If a person is granted a Spent Conviction Order, by the Court, this means that person does not have a legal obligation and will not ordinarily need to disclose the criminal conviction to any third party, for example, a potential employer (except in particular circumstances, which we can discuss with you).
A Spent Conviction Order will mean the particular conviction that is the subject of that Order will not be recorded, or show up, on a persons State or National Police Clearance.
WHEN WILL I NEED TO DISCLOSE A SPENT CONVICTION ORDER?
As with most things, exceptions do exist and there are some circumstances where Spent Convictions will need to be disclosed to third parties. The full list of exceptions are set out in Schedule 3 of the Spent Convictions Act 1988 (WA) these exceptions include, but are not limited to, situations whereby a person intends to be:
- Appointed as a Police Officer under the Police Act 1892 (WA); or
- Considered for employment, as a prison officer under the Prisons Act 1981 (WA); or
- Considered for the grant of a licence as a casino employee; or
- Work with children; or
- Apply for a Firearms Licence pursuant to under the Firearms Act 1973 (WA).
WHEN IS AN APPLICATION FOR A SPENT CONVICTION ORDER MADE?
An application for a Spent Conviction Order in the Magistrates Court is best made at the time a person is sentenced for an offence. This means a person who has been charged with a criminal offence must have first pleaded guilty to the offence. At the time the person is to be sentenced for the offence submissions can then be made to the Court with respect to the application for the Spent Conviction Order.
In certain circumstances – and after a “prescribed period” – you can apply to spend a previous conviction. This is usually ten years, and only if certain circumstances apply, so it is best to contact us for a discussion if you think this might apply to you.
WHAT NEEDS TO BE ESTABLISHED FOR A SPENT CONVICTION TO BE GRANTED?
Section 45 of the Sentencing Act 1995 (WA) (the Act) sets out the legal elements which must be satisfied for the Court to grant a Spent Conviction Order.
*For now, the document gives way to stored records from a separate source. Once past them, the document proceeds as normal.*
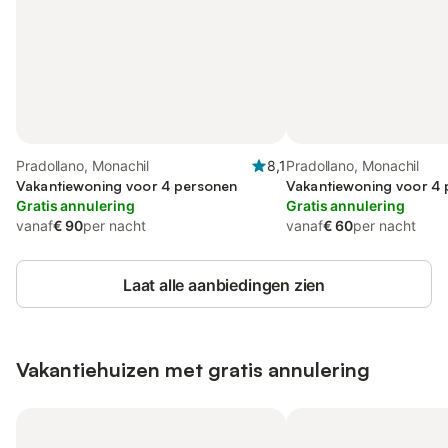
Pradollano, Monachil
8,1
Pradollano, Monachil
Vakantiewoning voor 4 personen
Vakantiewoning voor 4
Gratis annulering
Gratis annulering
vanaf
€ 90
per nacht
vanaf
€ 60
per nacht
Laat alle aanbiedingen zien
Vakantiehuizen met gratis annulering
Section 39(2) of the Act provides that a Court sentencing an offender must not grant a Spent Conviction Order unless it is satisfied that the person who has committed the offence is unlikely to commit the same offence again having regard to either:
- The fact that the offence itself is trivial; or
- The previous good character of the offender.
The Court must also be satisfied that the offender should be relieved immediately of any adverse effect that any conviction might have on the offender.
WHAT DOES THE PROCESS USUALLY INVOLVE?
This process generally involves providing the Court with supporting documentation in order to satisfy the Court that an Order should be granted in favour of the person who is being sentenced. We can assist you to collate this documentation, and make submissions to the court on your behalf.